The extension's biggest limitation is its age—it targets vulnerabilities discovered between 2015-2017, primarily CVE-2016-6346 and CVE-2016-9571. JAX-RS frameworks have evolved significantly since then, with Jersey moving to version 3.x, RESTEasy to 6.x, and new implementations like Eclipse Jersey emerging. Newer vulnerabilities, patched configurations, and modern deployment patterns (like JAX-RS on Quarkus or Spring Boot's Jersey integration) aren't covered. If you're testing recently updated applications, you'll likely find that the CVE-specific checks report false positives because patches have been applied, or false negatives because new vulnerability patterns have emerged.

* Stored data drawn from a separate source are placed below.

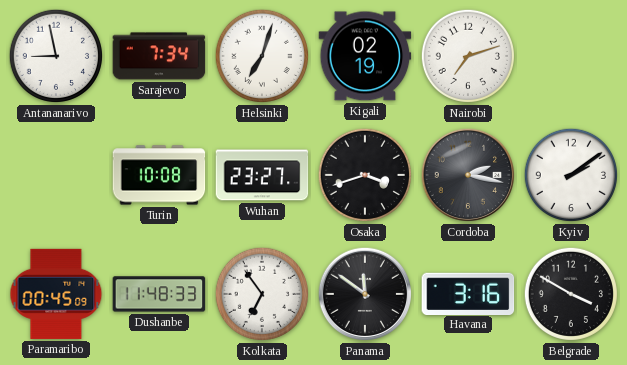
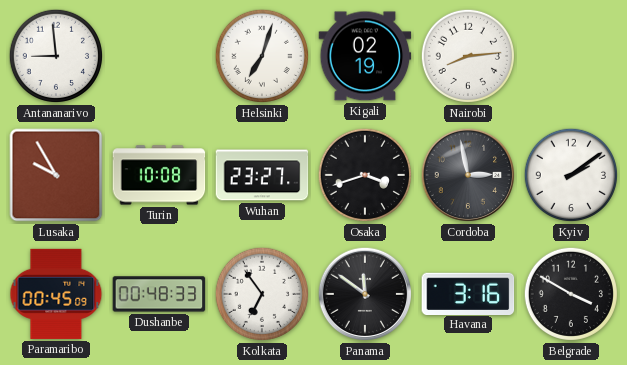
Antananarivo: 8:58 -> 8:59
Sarajevo: 7:34 -> none
Nairobi: 7:12 -> 8:14
Lusaka: none -> 9:55
Cordoba: 2:17 -> 2:58
Dushanbe: 11:48 -> 00:48
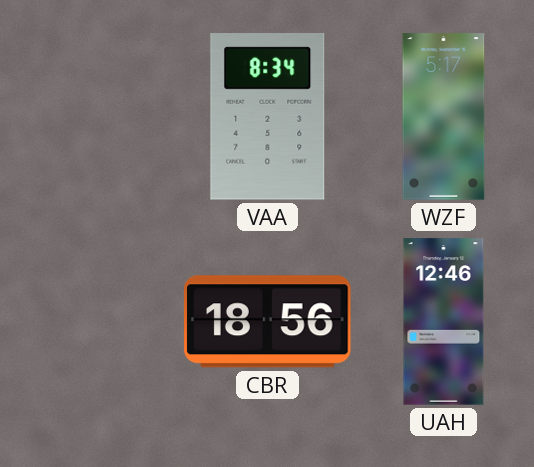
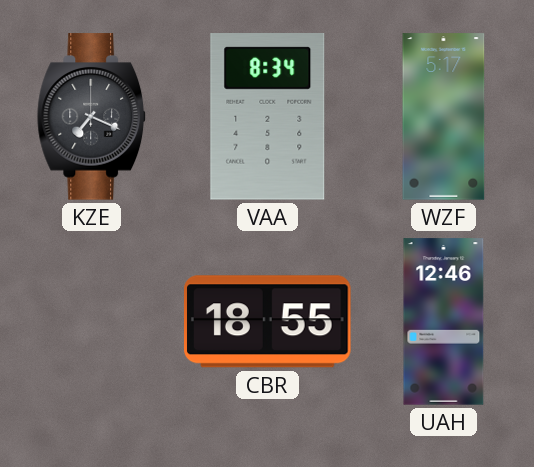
KZE: none -> 7:19
CBR: 18:56 -> 18:55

Performance can also be problematic. As a Python extension running in Jython within Burp, it adds noticeable overhead to active scans, especially on large APIs with hundreds of endpoints. The WADL parsing and XML manipulation operations are particularly CPU-intensive. Additionally, the extension requires Burp Suite Professional—the Community Edition lacks active scanning capabilities entirely. If your workflow involves lightweight, fast scans or you're working with Burp Free, this extension won't provide value. Finally, the repository hasn't seen updates since its initial release, meaning bugs won't be fixed and new JAX-RS attack vectors won't be added without forking and maintaining your own version.

Verdict

Use if: You're conducting penetration tests or security assessments against legacy JAX-RS applications (pre-2018) where RESTEasy or older Jersey versions are in use, you need to demonstrate concrete CVEs to development teams, you're doing comprehensive security research on REST framework attack surfaces, or you're building your own JAX-RS security tools and need reference implementations of framework-specific checks. Skip if: You're testing modern microservices built on current JAX-RS implementations, you need an actively maintained tool with recent vulnerability coverage, you're working with Burp Community Edition, or your primary concern is application logic vulnerabilities rather than framework-level exploits. For modern JAX-RS testing, you're better served by combining Burp's built-in scanner with manual testing informed by current CVE databases and framework security advisories.